In SWAN SONG Robert McCammon takes us down a path similar to the one Stephen King follows in The Stand. Of course, there are big differences that make reading both books worthwhile. For one thing the disasters that cause the post apocalyptic scenarios are far different with widely divergent consequences. King’s apocalypse is caused by chemical warfare experiments gone wrong. McCammon’s is the result of nuclear warfare. The Stand gives us a nice clean (once you get rid of all the dead bodies) world where everything you need is there for the taking. McCammon’s world is a harsh endless winter that is almost impossible to survive. McCammon’s exceptional powers of description really bring this desolate landscape to life. You feel the cold. You know what it’s like to huddle in the darkness around a campfire that can never really warm you. There just isn’t enough clean anythingfor you to get yourself really clean, and you have a feeling that it will be that way for the rest of your life. 

The devices that McCammon comes up with in Swan Song are inventive and strong: the glass ring that Sister guards with her life and uses to see into the future, Swan’s power to heal dead trees by merely touching them, the transformative growths that form on some people’s faces, the final password to deactivate the computers, Colonel Macklen’s hand! This is great stuff, employed beautifully to tell a compelling story. 

What doesn’t work as well for me (and would make The Stand a clear winner if you had to decide to read one book and not the other) is the character development. In spite of all his rhetoric about the paramount importance of story, Stephen King is a master of character… McCammon is very good just not asgood. I felt shortchanged in my knowledge of all the major players in Swan Song. I wanted to know far more about their backgrounds and how they came to be who they are. Josh – the Black Frankenstein – is the strongest character in the book, but I sure wanted to know more about him, same with Swan herself… same with Sister. And the characters who were perfect matches to the characters in The Stand (and there were more than a few) never quite measure up to King’s brood. McCammon’s “the man with the scarlet eye” may be an interesting blend of evil and guilt, but I sure didn’t find him as interesting as Randall Flagg. 
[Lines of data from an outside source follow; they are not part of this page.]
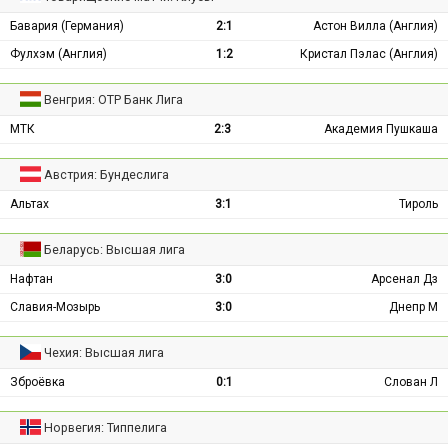
Бавария (Германия)
2:1
Астон Вилла (Англия)
Фулхэм (Англия)
1:2
Кристал Пэлас (Англия)
Венгрия: ОТР Банк Лига
МТК
2:3
Академия Пушкаша
Австрия: Бундеслига
Альтах
3:1
Тироль
Беларусь: Высшая лига
Нафтан
3:0
Арсенал Дз
Славия-Мозырь
3:0
Днепр М
Чехия: Высшая лига
Зброёвка
0:1
Слован Л
Норвегия: Типпелига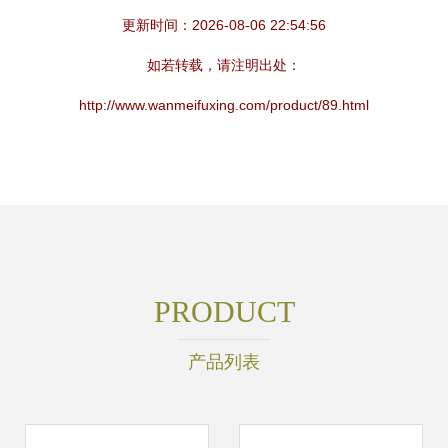
更新时间：2026-08-06 22:54:56
如若转载，请注明出处：
http://www.wanmeifuxing.com/product/89.html
PRODUCT
产品列表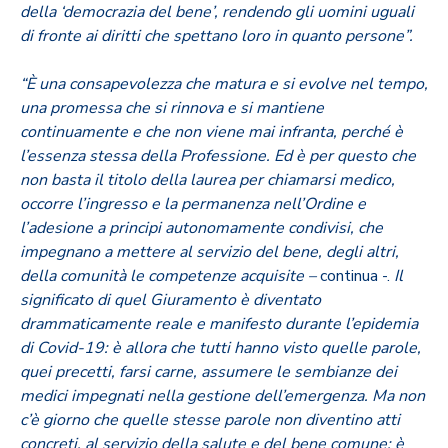
della ‘democrazia del bene’, rendendo gli uomini uguali
di fronte ai diritti che spettano loro in quanto persone”.
“È una consapevolezza che matura e si evolve nel tempo,
una promessa che si rinnova e si mantiene
continuamente e che non viene mai infranta, perché è
l’essenza stessa della Professione. Ed è per questo che
non basta il titolo della laurea per chiamarsi medico,
occorre l’ingresso e la permanenza nell’Ordine e
l’adesione a principi autonomamente condivisi, che
impegnano a mettere al servizio del bene, degli altri,
della comunità le competenze acquisite –
continua -.
Il
significato di quel Giuramento è diventato
drammaticamente reale e manifesto durante l’epidemia
di Covid-19: è allora che tutti hanno visto quelle parole,
quei precetti, farsi carne, assumere le sembianze dei
medici impegnati nella gestione dell’emergenza. Ma non
c’è giorno che quelle stesse parole non diventino atti
concreti, al servizio della salute e del bene comune: è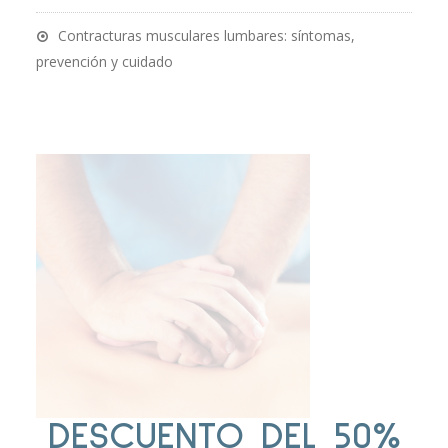
Contracturas musculares lumbares: síntomas,
prevención y cuidado
DESCUENTO DEL 50%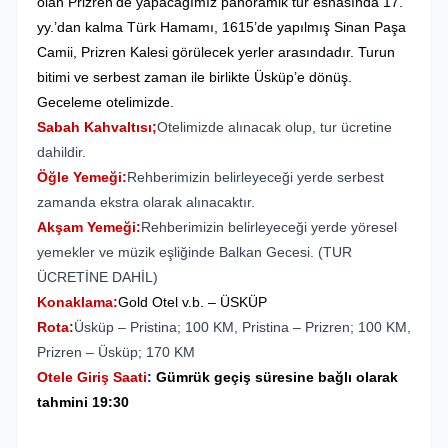
olan Prizren’de yapacağımız panoramik tur esnasında 17.
yy.’dan kalma Türk Hamamı, 1615’de yapılmış Sinan Paşa
Camii, Prizren Kalesi görülecek yerler arasındadır. Turun
bitimi ve serbest zaman ile birlikte Üsküp’e dönüş.
Geceleme otelimizde.
Sabah Kahvaltısı;
Otelimizde alınacak olup, tur ücretine
dahildir.
Öğle Yemeği:
Rehberimizin belirleyeceği yerde serbest
zamanda ekstra olarak alınacaktır.
Akşam Yemeği:
Rehberimizin belirleyeceği yerde yöresel
yemekler ve müzik eşliğinde Balkan Gecesi. (TUR
ÜCRETİNE DAHİL)
Konaklama:
Gold Otel v.b. – ÜSKÜP
Rota:
Üsküp – Pristina; 100 KM, Pristina – Prizren; 100 KM,
Prizren – Üsküp; 170 KM
Otele Giriş Saati
:
Gümrük geçiş süresine bağlı olarak
tahmini 19:30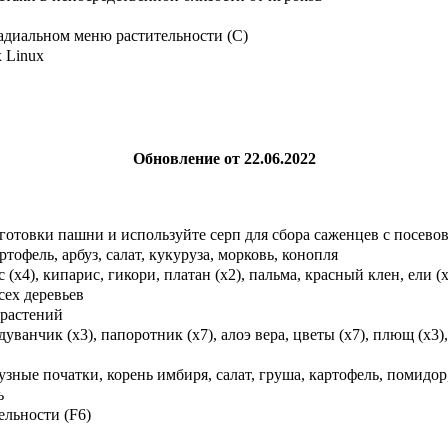
адиальном меню растительности (C)
 Linux
Обновление от 22.06.2022
готовки пашни и используйте серп для сбора саженцев с посевов
офель, арбуз, салат, кукуруза, морковь, конопля
с (x4), кипарис, гикори, платан (x2), пальма, красный клен, ели 
ех деревьев
 растений
уванчик (x3), папоротник (x7), алоэ вера, цветы (x7), плющ (x3),
узные початки, корень имбиря, салат, груша, картофель, помидор,
ь
льности (F6)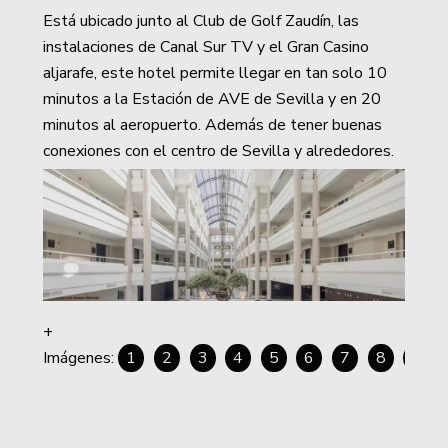
Está ubicado junto al Club de Golf Zaudín, las
instalaciones de Canal Sur TV y el Gran Casino
aljarafe, este hotel permite llegar en tan solo 10
minutos a la Estación de AVE de Sevilla y en 20
minutos al aeropuerto. Además de tener buenas
conexiones con el centro de Sevilla y alrededores.
1
2
3
4
5
6
7
8
9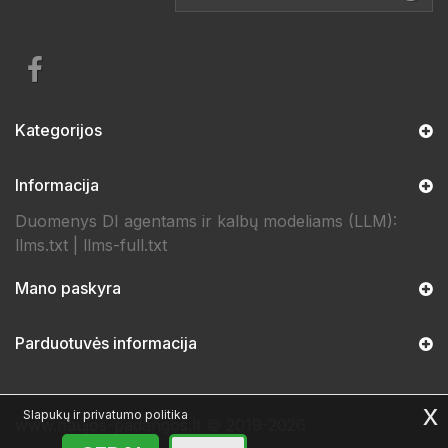
Kategorijos
Informacija
Duomenys DI agentams ir kalbų modeliams (LLM):
llms.txt
|
llms-full.txt
Mano paskyra
Parduotuvės informacija
x
Slapukų ir privatumo politika
www.naujos-padangos.lt © 2019-2026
I also felt that McCammon got just a little too sentimental in quite a few situations, especially the ending. I guess when you’ve spent over 900 pages immersed in a post-apocalyptic winter you probably feel entitled to a little sentimentality. But I do wish he’d dialed it back just a little.

Still, I would highly recommend SWAN SONG… for McCammon’s powers of description, for his powers of invention, his story, which unfolds beautifully and ties together almost perfectly, and for Swan herself, not so much as a living breathing character but as in ideal – a great force for good in what’s left of a crumbling world –the perfect person to build a story around.